The distribution business group (Liberty Utilities) provides rate regulated water, electricity and natural gas utility services to over 750,000+ customers in the United States. The transmission business group invests in rate regulated electric transmission and natural gas pipeline systems in the United States and Canada.

The generation business group (Liberty Power, formerly known as Algonquin Power) owns a portfolio of regulated and long term contracted North American based wind, solar, hydroelectric and thermal powered generating facilities representing more than 1.5+ GW of installed capacity.

We are focused on building a diverse and inclusive workforce. If you are excited about this role, and are not certain you meet the all the qualification requirements, we encourage you to apply to further investigate the opportunity.

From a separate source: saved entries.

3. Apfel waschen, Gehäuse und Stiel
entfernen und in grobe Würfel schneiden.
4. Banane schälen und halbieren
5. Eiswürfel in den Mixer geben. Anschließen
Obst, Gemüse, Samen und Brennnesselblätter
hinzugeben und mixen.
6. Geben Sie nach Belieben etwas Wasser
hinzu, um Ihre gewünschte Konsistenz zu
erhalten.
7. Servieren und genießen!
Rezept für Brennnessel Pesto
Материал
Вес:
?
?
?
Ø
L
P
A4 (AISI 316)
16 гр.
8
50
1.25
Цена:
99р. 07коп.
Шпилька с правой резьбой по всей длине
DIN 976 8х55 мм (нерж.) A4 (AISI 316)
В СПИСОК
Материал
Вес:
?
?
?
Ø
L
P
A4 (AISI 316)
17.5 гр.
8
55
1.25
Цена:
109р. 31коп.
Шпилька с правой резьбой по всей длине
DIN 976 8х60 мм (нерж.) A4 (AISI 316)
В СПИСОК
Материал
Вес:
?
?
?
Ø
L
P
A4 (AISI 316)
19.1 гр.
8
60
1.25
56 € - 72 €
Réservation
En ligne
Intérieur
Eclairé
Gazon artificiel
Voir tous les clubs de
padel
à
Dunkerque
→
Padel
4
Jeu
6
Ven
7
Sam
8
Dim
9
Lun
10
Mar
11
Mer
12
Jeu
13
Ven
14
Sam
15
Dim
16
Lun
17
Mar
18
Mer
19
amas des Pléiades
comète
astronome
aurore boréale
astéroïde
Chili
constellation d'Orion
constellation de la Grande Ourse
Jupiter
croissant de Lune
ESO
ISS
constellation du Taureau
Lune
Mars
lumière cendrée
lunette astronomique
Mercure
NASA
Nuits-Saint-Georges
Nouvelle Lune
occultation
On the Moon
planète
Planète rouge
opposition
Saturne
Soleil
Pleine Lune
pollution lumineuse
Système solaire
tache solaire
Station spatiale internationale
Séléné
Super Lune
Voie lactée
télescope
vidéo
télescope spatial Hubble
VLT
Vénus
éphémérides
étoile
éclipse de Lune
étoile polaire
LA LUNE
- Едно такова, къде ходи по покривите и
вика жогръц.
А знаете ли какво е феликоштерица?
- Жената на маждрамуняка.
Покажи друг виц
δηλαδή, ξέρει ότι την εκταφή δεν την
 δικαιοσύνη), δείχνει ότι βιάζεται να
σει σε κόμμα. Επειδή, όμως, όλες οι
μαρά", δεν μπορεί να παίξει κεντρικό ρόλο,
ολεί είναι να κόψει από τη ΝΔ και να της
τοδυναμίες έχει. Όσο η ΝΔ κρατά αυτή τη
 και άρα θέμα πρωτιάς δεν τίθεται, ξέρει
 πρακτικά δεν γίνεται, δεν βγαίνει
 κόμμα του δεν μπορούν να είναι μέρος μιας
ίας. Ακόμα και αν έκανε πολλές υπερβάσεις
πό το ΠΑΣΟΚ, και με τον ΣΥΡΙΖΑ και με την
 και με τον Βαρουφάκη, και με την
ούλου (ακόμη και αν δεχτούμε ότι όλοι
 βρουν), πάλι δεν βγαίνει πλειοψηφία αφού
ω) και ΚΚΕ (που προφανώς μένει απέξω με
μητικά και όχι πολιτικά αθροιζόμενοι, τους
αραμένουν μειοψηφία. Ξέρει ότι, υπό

We are an equal opportunity employer and value each person’s unique background, diversity, experiences, perspectives and talents. Full participation of all employees in a safe, healthy and respectful environment is key to individual and company success. We are committed to fully utilizing the abilities of all of our employees and expect each of our employees to honor this commitment in their daily responsibilities.

As part of our commitment, we work to ensure our application process is accessible to all candidates. If you require special assistance or accommodation during the hiring process, please notify the Talent Acquisition Team.